Stored records:
▽

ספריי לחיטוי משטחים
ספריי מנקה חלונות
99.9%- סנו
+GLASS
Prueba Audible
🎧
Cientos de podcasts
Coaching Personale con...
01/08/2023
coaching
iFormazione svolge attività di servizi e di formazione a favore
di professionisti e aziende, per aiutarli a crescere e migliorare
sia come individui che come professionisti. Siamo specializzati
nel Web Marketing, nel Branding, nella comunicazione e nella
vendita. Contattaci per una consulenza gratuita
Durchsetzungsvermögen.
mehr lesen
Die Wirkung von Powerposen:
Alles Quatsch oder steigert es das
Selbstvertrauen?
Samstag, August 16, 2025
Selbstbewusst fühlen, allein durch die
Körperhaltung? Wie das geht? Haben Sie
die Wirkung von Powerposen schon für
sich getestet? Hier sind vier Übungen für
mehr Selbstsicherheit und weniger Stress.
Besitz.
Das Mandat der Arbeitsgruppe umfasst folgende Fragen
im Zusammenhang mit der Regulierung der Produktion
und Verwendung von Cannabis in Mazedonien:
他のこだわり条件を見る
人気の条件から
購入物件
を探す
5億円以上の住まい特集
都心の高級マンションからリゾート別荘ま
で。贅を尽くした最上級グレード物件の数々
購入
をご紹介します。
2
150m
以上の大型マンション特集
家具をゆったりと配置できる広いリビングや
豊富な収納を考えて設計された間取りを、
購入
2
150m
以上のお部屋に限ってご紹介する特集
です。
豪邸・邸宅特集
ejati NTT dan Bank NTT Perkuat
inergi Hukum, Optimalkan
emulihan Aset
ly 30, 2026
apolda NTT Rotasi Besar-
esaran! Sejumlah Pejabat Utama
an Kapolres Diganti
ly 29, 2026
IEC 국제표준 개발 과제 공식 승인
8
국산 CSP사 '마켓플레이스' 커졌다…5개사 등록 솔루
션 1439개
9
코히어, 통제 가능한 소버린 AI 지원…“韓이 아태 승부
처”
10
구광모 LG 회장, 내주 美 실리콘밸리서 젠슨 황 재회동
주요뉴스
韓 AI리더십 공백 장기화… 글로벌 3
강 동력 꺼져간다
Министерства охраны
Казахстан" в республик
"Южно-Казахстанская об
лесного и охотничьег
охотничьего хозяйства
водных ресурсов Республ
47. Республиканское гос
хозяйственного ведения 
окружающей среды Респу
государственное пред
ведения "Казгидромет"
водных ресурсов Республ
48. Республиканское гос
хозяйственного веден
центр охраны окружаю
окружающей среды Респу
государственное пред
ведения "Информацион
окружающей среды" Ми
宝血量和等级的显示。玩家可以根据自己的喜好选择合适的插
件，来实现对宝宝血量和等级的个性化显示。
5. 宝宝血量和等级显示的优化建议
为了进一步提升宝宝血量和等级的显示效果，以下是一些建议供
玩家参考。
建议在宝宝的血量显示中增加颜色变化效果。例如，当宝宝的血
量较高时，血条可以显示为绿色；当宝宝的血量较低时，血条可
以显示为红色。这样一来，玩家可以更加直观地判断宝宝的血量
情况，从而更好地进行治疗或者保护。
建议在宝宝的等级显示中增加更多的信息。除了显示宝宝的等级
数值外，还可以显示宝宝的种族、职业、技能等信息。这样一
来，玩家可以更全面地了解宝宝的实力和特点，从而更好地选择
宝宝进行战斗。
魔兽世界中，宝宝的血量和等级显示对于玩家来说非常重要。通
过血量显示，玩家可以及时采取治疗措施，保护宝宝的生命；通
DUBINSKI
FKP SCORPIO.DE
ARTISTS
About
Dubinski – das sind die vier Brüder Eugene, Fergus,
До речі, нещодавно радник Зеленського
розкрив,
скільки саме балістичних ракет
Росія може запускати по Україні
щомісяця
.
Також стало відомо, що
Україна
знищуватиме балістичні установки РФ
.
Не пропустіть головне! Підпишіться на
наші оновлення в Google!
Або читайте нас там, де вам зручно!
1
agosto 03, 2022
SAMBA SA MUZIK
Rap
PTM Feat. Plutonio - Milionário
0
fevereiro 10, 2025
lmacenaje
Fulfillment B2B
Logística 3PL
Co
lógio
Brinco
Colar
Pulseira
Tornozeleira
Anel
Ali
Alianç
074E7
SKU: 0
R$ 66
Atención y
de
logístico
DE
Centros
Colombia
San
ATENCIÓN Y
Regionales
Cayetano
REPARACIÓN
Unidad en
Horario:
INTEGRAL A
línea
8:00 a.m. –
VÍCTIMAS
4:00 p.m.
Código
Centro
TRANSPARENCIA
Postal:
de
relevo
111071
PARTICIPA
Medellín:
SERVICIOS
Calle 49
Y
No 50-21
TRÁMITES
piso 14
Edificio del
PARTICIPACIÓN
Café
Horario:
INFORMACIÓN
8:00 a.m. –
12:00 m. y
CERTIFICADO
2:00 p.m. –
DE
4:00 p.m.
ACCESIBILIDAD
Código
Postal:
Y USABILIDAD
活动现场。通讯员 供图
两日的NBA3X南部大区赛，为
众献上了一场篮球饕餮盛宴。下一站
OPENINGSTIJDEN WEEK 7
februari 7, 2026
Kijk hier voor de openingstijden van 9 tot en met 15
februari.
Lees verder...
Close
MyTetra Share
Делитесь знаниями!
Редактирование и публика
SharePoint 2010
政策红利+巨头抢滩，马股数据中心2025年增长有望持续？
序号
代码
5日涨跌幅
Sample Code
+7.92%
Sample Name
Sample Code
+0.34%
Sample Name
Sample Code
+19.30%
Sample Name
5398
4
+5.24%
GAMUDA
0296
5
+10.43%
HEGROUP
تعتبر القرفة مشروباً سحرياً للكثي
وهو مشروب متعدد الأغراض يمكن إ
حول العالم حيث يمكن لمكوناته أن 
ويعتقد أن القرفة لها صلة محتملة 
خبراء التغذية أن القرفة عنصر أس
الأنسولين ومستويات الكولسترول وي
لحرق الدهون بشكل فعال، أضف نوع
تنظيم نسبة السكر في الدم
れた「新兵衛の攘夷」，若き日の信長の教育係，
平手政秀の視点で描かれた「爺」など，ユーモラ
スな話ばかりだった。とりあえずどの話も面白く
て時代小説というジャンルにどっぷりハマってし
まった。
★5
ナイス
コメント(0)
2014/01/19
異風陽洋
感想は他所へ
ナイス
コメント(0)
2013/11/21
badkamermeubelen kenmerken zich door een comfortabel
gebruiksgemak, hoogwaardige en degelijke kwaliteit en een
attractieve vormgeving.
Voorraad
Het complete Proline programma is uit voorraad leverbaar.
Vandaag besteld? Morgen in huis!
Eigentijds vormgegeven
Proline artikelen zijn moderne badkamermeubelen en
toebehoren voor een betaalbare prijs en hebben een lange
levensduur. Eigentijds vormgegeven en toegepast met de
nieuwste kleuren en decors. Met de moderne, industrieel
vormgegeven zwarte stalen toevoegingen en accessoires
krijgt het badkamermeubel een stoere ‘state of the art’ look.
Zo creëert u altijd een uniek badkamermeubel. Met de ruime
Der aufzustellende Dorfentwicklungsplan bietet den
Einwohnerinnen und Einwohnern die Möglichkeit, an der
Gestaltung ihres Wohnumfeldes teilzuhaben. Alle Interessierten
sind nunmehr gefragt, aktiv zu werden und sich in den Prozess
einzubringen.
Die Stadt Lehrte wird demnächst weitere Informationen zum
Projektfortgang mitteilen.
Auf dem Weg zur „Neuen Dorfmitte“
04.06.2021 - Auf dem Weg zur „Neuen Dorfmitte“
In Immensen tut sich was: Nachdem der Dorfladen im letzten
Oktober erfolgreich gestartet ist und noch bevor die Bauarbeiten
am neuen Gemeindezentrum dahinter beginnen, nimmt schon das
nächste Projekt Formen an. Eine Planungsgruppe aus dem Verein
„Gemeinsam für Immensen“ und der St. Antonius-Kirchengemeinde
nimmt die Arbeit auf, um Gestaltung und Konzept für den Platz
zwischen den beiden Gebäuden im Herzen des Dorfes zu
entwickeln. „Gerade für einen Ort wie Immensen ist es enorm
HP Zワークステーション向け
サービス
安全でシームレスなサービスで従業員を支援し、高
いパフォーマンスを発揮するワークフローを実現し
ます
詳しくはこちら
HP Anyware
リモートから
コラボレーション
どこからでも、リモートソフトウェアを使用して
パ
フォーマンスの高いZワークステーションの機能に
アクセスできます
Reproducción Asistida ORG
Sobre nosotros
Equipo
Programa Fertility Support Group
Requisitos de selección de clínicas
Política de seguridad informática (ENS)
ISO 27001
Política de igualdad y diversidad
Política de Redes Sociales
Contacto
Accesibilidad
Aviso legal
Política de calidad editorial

△

■ Task brief: Give back exactly the lines from the first line of the records through the line holding "охотничьего хозяйства", including both of those lines and leaving out all others.

■ Response to this exercise:
ספריי לחיטוי משטחים
ספריי מנקה חלונות
99.9%- סנו
+GLASS
Prueba Audible
🎧
Cientos de podcasts
Coaching Personale con...
01/08/2023
coaching
iFormazione svolge attività di servizi e di formazione a favore
di professionisti e aziende, per aiutarli a crescere e migliorare
sia come individui che come professionisti. Siamo specializzati
nel Web Marketing, nel Branding, nella comunicazione e nella
vendita. Contattaci per una consulenza gratuita
Durchsetzungsvermögen.
mehr lesen
Die Wirkung von Powerposen:
Alles Quatsch oder steigert es das
Selbstvertrauen?
Samstag, August 16, 2025
Selbstbewusst fühlen, allein durch die
Körperhaltung? Wie das geht? Haben Sie
die Wirkung von Powerposen schon für
sich getestet? Hier sind vier Übungen für
mehr Selbstsicherheit und weniger Stress.
Besitz.
Das Mandat der Arbeitsgruppe umfasst folgende Fragen
im Zusammenhang mit der Regulierung der Produktion
und Verwendung von Cannabis in Mazedonien:
他のこだわり条件を見る
人気の条件から
購入物件
を探す
5億円以上の住まい特集
都心の高級マンションからリゾート別荘ま
で。贅を尽くした最上級グレード物件の数々
購入
をご紹介します。
2
150m
以上の大型マンション特集
家具をゆったりと配置できる広いリビングや
豊富な収納を考えて設計された間取りを、
購入
2
150m
以上のお部屋に限ってご紹介する特集
です。
豪邸・邸宅特集
ejati NTT dan Bank NTT Perkuat
inergi Hukum, Optimalkan
emulihan Aset
ly 30, 2026
apolda NTT Rotasi Besar-
esaran! Sejumlah Pejabat Utama
an Kapolres Diganti
ly 29, 2026
IEC 국제표준 개발 과제 공식 승인
8
국산 CSP사 '마켓플레이스' 커졌다…5개사 등록 솔루
션 1439개
9
코히어, 통제 가능한 소버린 AI 지원…“韓이 아태 승부
처”
10
구광모 LG 회장, 내주 美 실리콘밸리서 젠슨 황 재회동
주요뉴스
韓 AI리더십 공백 장기화… 글로벌 3
강 동력 꺼져간다
Министерства охраны
Казахстан" в республик
"Южно-Казахстанская об
лесного и охотничьег
охотничьего хозяйства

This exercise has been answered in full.